MATERIAL SUPPLIED:

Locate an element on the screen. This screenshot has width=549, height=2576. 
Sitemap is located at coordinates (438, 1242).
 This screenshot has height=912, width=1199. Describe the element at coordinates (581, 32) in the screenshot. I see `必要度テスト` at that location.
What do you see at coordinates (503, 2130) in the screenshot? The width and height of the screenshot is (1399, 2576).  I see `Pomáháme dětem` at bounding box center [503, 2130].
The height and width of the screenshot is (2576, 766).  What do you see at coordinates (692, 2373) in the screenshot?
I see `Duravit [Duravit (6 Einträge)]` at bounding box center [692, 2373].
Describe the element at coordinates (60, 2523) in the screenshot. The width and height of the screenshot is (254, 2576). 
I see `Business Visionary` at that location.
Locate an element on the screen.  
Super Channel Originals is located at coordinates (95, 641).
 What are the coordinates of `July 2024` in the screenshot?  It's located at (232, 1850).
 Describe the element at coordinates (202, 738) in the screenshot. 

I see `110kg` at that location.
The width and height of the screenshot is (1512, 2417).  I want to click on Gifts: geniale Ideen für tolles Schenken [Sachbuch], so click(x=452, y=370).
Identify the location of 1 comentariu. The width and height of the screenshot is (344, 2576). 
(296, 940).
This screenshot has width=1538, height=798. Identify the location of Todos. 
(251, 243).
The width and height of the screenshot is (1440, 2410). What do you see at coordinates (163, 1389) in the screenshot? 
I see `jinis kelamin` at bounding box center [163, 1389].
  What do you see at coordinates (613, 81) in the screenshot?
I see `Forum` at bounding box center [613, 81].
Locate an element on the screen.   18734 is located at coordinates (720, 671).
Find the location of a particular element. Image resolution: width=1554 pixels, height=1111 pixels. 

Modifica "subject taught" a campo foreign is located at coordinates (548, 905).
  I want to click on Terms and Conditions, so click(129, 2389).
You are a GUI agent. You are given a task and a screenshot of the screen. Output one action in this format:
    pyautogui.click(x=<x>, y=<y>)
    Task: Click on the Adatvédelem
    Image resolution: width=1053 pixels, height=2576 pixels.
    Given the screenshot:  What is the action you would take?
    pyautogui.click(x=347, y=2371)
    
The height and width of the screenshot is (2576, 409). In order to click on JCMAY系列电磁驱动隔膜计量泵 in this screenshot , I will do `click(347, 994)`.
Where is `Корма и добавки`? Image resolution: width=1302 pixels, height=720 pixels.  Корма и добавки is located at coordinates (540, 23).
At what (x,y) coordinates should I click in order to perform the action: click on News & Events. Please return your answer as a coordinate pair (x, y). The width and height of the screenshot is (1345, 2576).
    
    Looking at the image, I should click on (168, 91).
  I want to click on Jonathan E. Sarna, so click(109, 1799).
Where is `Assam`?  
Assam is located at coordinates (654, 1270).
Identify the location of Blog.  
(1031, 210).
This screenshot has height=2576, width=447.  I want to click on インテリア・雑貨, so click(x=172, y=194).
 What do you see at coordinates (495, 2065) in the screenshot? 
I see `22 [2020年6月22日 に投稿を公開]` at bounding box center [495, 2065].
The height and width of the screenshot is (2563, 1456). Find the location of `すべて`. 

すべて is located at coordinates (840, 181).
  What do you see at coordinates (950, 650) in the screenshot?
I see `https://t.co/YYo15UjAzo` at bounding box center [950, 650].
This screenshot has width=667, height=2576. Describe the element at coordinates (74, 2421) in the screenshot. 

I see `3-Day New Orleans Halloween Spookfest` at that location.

YOUR INSTRUCTIONS: A verbatim copy of the records above should be returned.

SOLUTION TO THE EXERCISE:
Locate an element on the screen. This screenshot has width=549, height=2576. 
Sitemap is located at coordinates (438, 1242).
 This screenshot has height=912, width=1199. Describe the element at coordinates (581, 32) in the screenshot. I see `必要度テスト` at that location.
What do you see at coordinates (503, 2130) in the screenshot? The width and height of the screenshot is (1399, 2576).  I see `Pomáháme dětem` at bounding box center [503, 2130].
The height and width of the screenshot is (2576, 766).  What do you see at coordinates (692, 2373) in the screenshot?
I see `Duravit [Duravit (6 Einträge)]` at bounding box center [692, 2373].
Describe the element at coordinates (60, 2523) in the screenshot. The width and height of the screenshot is (254, 2576). 
I see `Business Visionary` at that location.
Locate an element on the screen.  
Super Channel Originals is located at coordinates (95, 641).
 What are the coordinates of `July 2024` in the screenshot?  It's located at (232, 1850).
 Describe the element at coordinates (202, 738) in the screenshot. 

I see `110kg` at that location.
The width and height of the screenshot is (1512, 2417).  I want to click on Gifts: geniale Ideen für tolles Schenken [Sachbuch], so click(x=452, y=370).
Identify the location of 1 comentariu. The width and height of the screenshot is (344, 2576). 
(296, 940).
This screenshot has width=1538, height=798. Identify the location of Todos. 
(251, 243).
The width and height of the screenshot is (1440, 2410). What do you see at coordinates (163, 1389) in the screenshot? 
I see `jinis kelamin` at bounding box center [163, 1389].
  What do you see at coordinates (613, 81) in the screenshot?
I see `Forum` at bounding box center [613, 81].
Locate an element on the screen.   18734 is located at coordinates (720, 671).
Find the location of a particular element. Image resolution: width=1554 pixels, height=1111 pixels. 

Modifica "subject taught" a campo foreign is located at coordinates (548, 905).
  I want to click on Terms and Conditions, so click(129, 2389).
You are a GUI agent. You are given a task and a screenshot of the screen. Output one action in this format:
    pyautogui.click(x=<x>, y=<y>)
    Task: Click on the Adatvédelem
    Image resolution: width=1053 pixels, height=2576 pixels.
    Given the screenshot:  What is the action you would take?
    pyautogui.click(x=347, y=2371)
    
The height and width of the screenshot is (2576, 409). In order to click on JCMAY系列电磁驱动隔膜计量泵 in this screenshot , I will do `click(347, 994)`.
Where is `Корма и добавки`? Image resolution: width=1302 pixels, height=720 pixels.  Корма и добавки is located at coordinates (540, 23).
At what (x,y) coordinates should I click in order to perform the action: click on News & Events. Please return your answer as a coordinate pair (x, y). The width and height of the screenshot is (1345, 2576).
    
    Looking at the image, I should click on (168, 91).
  I want to click on Jonathan E. Sarna, so click(109, 1799).
Where is `Assam`?  
Assam is located at coordinates (654, 1270).
Identify the location of Blog.  
(1031, 210).
This screenshot has height=2576, width=447.  I want to click on インテリア・雑貨, so click(x=172, y=194).
 What do you see at coordinates (495, 2065) in the screenshot? 
I see `22 [2020年6月22日 に投稿を公開]` at bounding box center [495, 2065].
The height and width of the screenshot is (2563, 1456). Find the location of `すべて`. 

すべて is located at coordinates (840, 181).
  What do you see at coordinates (950, 650) in the screenshot?
I see `https://t.co/YYo15UjAzo` at bounding box center [950, 650].
This screenshot has width=667, height=2576. Describe the element at coordinates (74, 2421) in the screenshot. 

I see `3-Day New Orleans Halloween Spookfest` at that location.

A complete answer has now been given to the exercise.